# Great find this morning



## jacksonmideerhunter (Oct 9, 2011)

About 4 lbs of freshly sprouted chickens!


----------



## PunyTrout (Mar 23, 2007)

Nice find.


----------



## 98885 (Jan 18, 2015)

Never seen chickens that looked like that. Most I've seen have feathers. At least till I pluck'em.


----------



## IGGY (May 4, 2020)

Those will be delicious! They look nice and fresh too. Great find.


----------



## LTH (Nov 14, 2017)

I've been looking for chicken all season with NO luck. Congrats on your find!


----------



## DanSS26 (Jul 10, 2008)

LTH said:


> I've been looking for chicken all season with NO luck. Congrats on your find!


Search in Oak dominated forest with downed trees and logs, I've even found them on rotten redish brown logs.


----------



## LTH (Nov 14, 2017)

DanSS26 said:


> Search in Oak dominated forest with downed trees and logs, I've even found them on rotten redish brown logs.


I've found them in the past and have some spots to check but nothing yet. We haven't had rain in over two weeks now so our banner mushroom season has been fizzling very fast.


----------



## Captain of the 4-C's (Sep 11, 2003)

Found some a few days ago in Kalkaska County. They got bleached by the sunshine but nary a bug to be found on the 8 I grabbed. One attached to an adjacent pine touching the old oak stump I left for bug food. I was gonna post and ask about them - but two in the shade were "normal" colored. Even the stalk section was still fairly soft.


----------



## Oldgrandman (Nov 16, 2004)

DanSS26 said:


> Search in Oak dominated forest with downed trees and logs, I've even found them on rotten redish brown logs.
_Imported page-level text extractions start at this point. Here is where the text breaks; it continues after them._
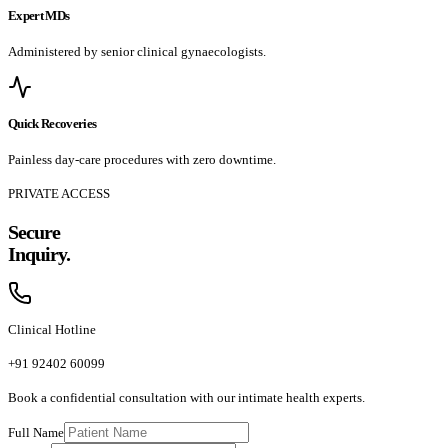
Expert MDs
Administered by senior clinical gynaecologists.
Quick Recoveries
Painless day-care procedures with zero downtime.
PRIVATE ACCESS
Secure
Inquiry.
Clinical Hotline
+91 92402 60099
Book a confidential consultation with our intimate health experts.
Full Name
I even found some on cherry. One comes up every year in my yard on one.

But I am just starting to get out with the cold snap and some rain.....more of the rain please!


----------



## Oldgrandman (Nov 16, 2004)

This chicken came out since about 5 days ago, the pic is from yesterday. Noah left his wake today I guess. A couple small ones out around the back too.
No hens or honey's.

Notice the tree though? LOL!


----------